The netfslib helper library

By Jake Edge
May 16, 2022

A new helper library for network filesystems, called netfslib, was the subject of a filesystem session at the 2022 Linux Storage, Filesystem, Memory-management and BPF Summit (LSFMM). David Howells developed netfslib, which was merged for 5.13 a year ago, and led the session. Some filesystems, like AFS and Ceph, are already using some of the services that netfslib provides, while others are starting to look into it.

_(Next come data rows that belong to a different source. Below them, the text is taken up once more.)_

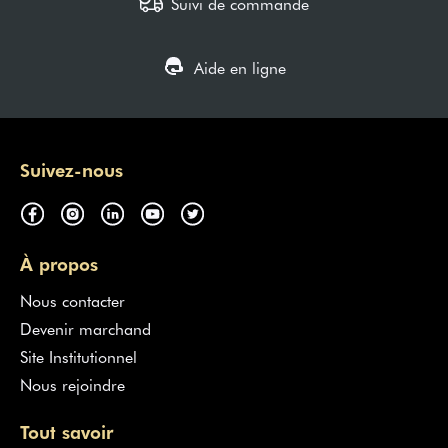
Suivi de commande
Aide en ligne
Suivez-nous
À propos
Nous contacter
Devenir marchand
Site Institutionnel
Nous rejoindre
Tout savoir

Howells launched right into netfslib and some of its features without much in the way of a high-level introduction to the library. His topic proposal email does some of that, however:

I've been working on a library (in fs/netfs/) to provide network filesystem support services, with help particularly from Jeff Layton. The idea is to move the common features of the VM interface, including request splitting, operation retrying, local caching, content encryption, bounce buffering and compression into one place so that various filesystems can share it.
This also intersects with the folios topic as one of the reasons for this now is to hide as much of the existence of folios/pages from the filesystem, instead giving it persistent iov iterators to describe the buffers available to it.

Goals

The basic goal, he said in the session, is to get the virtual-memory (VM) handling out of the network filesystems and into a common library. The library sits between the memory-management subsystem and the filesystem and handles all of the address-space operations, except, perhaps, for truncation. All of the folio handling will go into the library as well. Local caching is done there too, which allows the cache to use multi-page folios more easily.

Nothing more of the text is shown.